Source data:
---+---

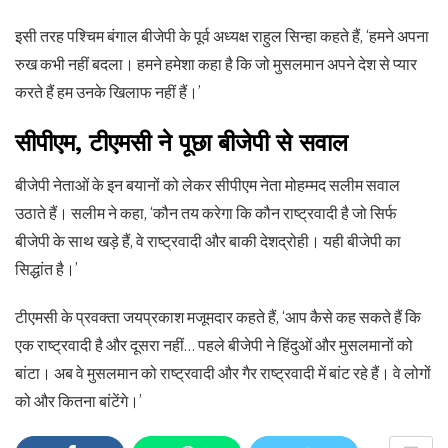
इसी तरह पश्चिम बंगाल बीजेपी के पूर्व अध्यक्ष राहुल सिन्हा कहते हैं, ‘हमने अपना
रुख कभी नहीं बदला। हमने हमेशा कहा है कि जो मुसलमान अपने देश से प्यार
करते हैं हम उनके खिलाफ नहीं हैं।’
सीपीएम, टीएमसी ने पूछा बीजेपी से सवाल
बीजेपी नेताओं के इन बयानों को लेकर सीपीएम नेता मोहम्मद सलीम सवाल
उठाते हैं। सलीम ने कहा, ‘कौन तय करेगा कि कौन राष्ट्रवादी है जो सिर्फ
बीजेपी के साथ खड़े हैं, वे राष्ट्रवादी और बाकी देशद्रोही। यही बीजेपी का
सिद्धांत है।’
टीएमसी के प्रवक्ता जयप्रकाश मजूमदार कहते हैं, ‘आप कैसे कह सकते हैं कि
एक राष्ट्रवादी है और दूसरा नहीं… पहले बीजेपी ने हिंदुओं और मुसलमानों को
बांटा। अब वे मुसलमान को राष्ट्रवादी और गैर राष्ट्रवादी में बांट रहे हैं। वे लोगों
को और कितना बांटेंगे।’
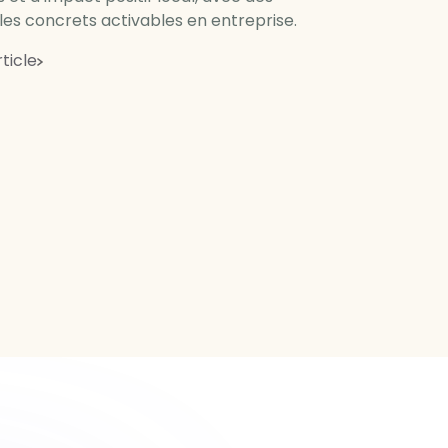
es concrets activables en entreprise.
rticle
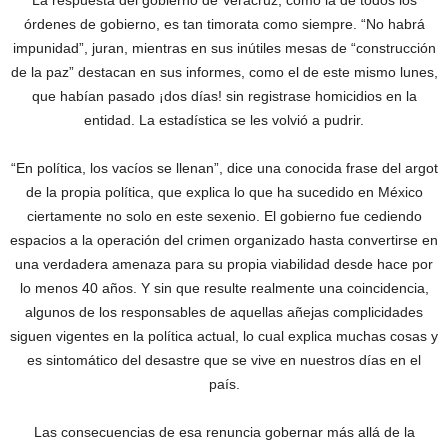
La respuesta del gobierno de Veracruz, como la de todos los
órdenes de gobierno, es tan timorata como siempre. “No habrá
impunidad”, juran, mientras en sus inútiles mesas de “construcción
de la paz” destacan en sus informes, como el de este mismo lunes,
que habían pasado ¡dos días! sin registrase homicidios en la
entidad. La estadística se les volvió a pudrir.
“En política, los vacíos se llenan”, dice una conocida frase del argot
de la propia política, que explica lo que ha sucedido en México
ciertamente no solo en este sexenio. El gobierno fue cediendo
espacios a la operación del crimen organizado hasta convertirse en
una verdadera amenaza para su propia viabilidad desde hace por
lo menos 40 años. Y sin que resulte realmente una coincidencia,
algunos de los responsables de aquellas añejas complicidades
siguen vigentes en la política actual, lo cual explica muchas cosas y
es sintomático del desastre que se vive en nuestros días en el
país.
Las consecuencias de esa renuncia gobernar más allá de la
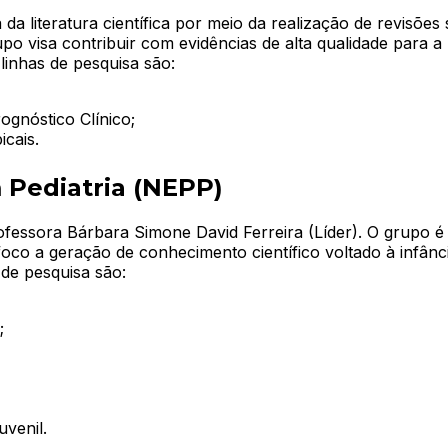
 da literatura científica por meio da realização de revisões
po visa contribuir com evidências de alta qualidade para a 
linhas de pesquisa são:
gnóstico Clínico;
cais.
 Pediatria (NEPP)
fessora Bárbara Simone David Ferreira (Líder). O grupo é
foco a geração de conhecimento científico voltado à infân
 de pesquisa são:
;
venil.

---+---

▶ Task requirements
Exactly as written above, retype the lines starting at the one holding "बांटा। अब वे" and ending at the one holding "frase del argot", both included, but not the pictures.

▶ Answer box
बांटा। अब वे मुसलमान को राष्ट्रवादी और गैर राष्ट्रवादी में बांट रहे हैं। वे लोगों
को और कितना बांटेंगे।’
es concrets activables en entreprise.
rticle
La respuesta del gobierno de Veracruz, como la de todos los
órdenes de gobierno, es tan timorata como siempre. “No habrá
impunidad”, juran, mientras en sus inútiles mesas de “construcción
de la paz” destacan en sus informes, como el de este mismo lunes,
que habían pasado ¡dos días! sin registrase homicidios en la
entidad. La estadística se les volvió a pudrir.
“En política, los vacíos se llenan”, dice una conocida frase del argot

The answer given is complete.